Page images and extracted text
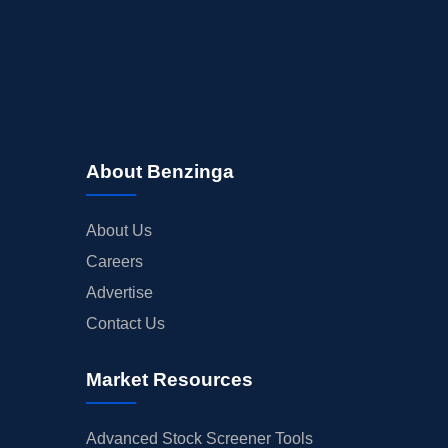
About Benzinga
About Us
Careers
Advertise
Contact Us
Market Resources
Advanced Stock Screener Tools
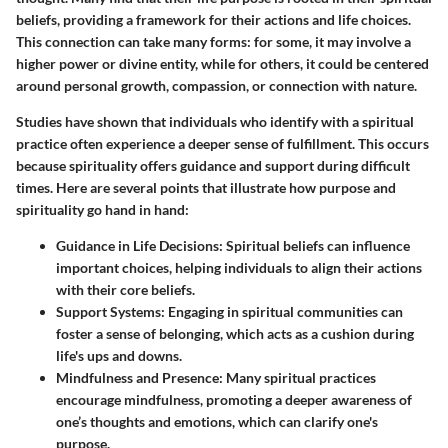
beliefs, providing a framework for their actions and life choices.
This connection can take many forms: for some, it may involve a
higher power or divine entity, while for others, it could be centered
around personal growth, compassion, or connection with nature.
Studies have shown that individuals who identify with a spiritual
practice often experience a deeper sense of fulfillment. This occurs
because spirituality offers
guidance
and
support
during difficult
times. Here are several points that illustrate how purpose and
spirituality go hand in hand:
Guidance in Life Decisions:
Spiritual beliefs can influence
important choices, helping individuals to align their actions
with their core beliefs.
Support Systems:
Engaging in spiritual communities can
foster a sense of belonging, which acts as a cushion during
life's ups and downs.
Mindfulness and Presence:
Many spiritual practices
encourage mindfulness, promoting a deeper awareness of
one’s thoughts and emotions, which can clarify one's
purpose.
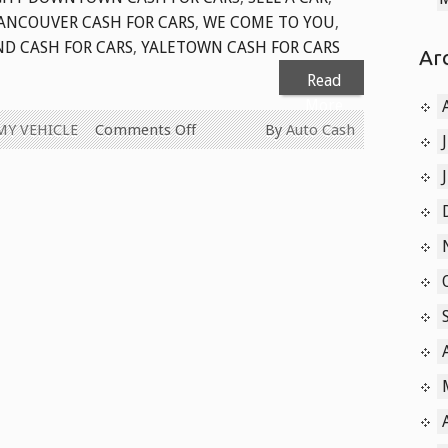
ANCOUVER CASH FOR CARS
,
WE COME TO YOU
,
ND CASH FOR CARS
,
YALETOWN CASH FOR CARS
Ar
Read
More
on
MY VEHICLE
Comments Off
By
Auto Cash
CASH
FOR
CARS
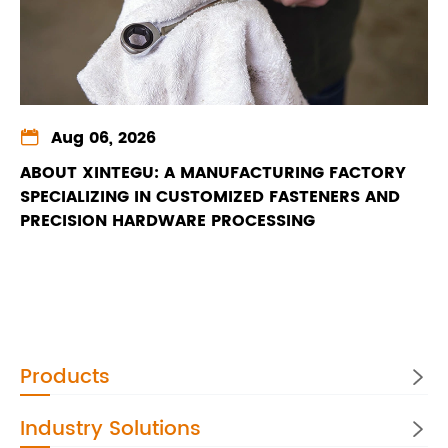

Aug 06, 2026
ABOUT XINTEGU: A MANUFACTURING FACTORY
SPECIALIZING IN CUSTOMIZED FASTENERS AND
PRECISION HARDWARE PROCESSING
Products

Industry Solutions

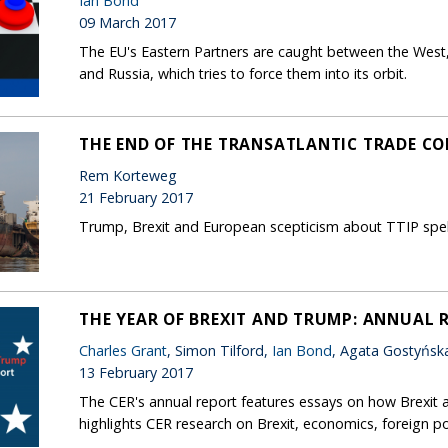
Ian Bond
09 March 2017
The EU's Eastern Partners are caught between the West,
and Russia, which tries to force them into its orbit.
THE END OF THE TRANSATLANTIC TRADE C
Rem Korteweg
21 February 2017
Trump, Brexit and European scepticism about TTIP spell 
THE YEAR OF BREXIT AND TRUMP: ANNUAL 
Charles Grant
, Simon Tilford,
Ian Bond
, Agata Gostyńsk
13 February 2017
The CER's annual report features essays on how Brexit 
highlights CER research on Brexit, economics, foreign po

*What to work on*. Copy out the lines above that hold the string "their".

*Answer for the task*.
beliefs, providing a framework for their actions and life choices.
important choices, helping individuals to align their actions
with their core beliefs.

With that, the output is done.